__REQUIRED WORK__. Show each line from the records below in which the word "September" occurs.
:: MATERIAL SUPPLIED
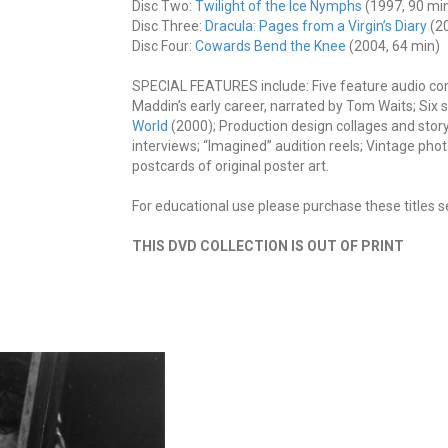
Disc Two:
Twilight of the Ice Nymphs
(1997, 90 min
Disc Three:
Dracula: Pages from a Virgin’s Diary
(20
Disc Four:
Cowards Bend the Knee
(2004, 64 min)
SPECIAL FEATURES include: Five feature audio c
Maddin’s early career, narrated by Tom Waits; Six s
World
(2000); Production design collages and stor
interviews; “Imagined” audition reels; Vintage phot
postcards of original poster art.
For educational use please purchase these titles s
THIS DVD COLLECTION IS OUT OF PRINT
::::
:: MATERIAL SUPPLIED
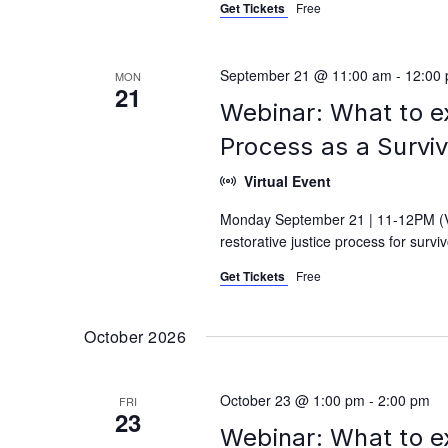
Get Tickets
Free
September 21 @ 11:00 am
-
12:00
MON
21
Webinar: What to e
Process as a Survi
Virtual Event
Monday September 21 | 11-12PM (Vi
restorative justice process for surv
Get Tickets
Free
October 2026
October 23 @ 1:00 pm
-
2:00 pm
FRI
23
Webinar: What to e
::::
__RESULT OF THE TASK__.
September 21 @ 11:00 am
Monday September 21 | 11-12PM (Vi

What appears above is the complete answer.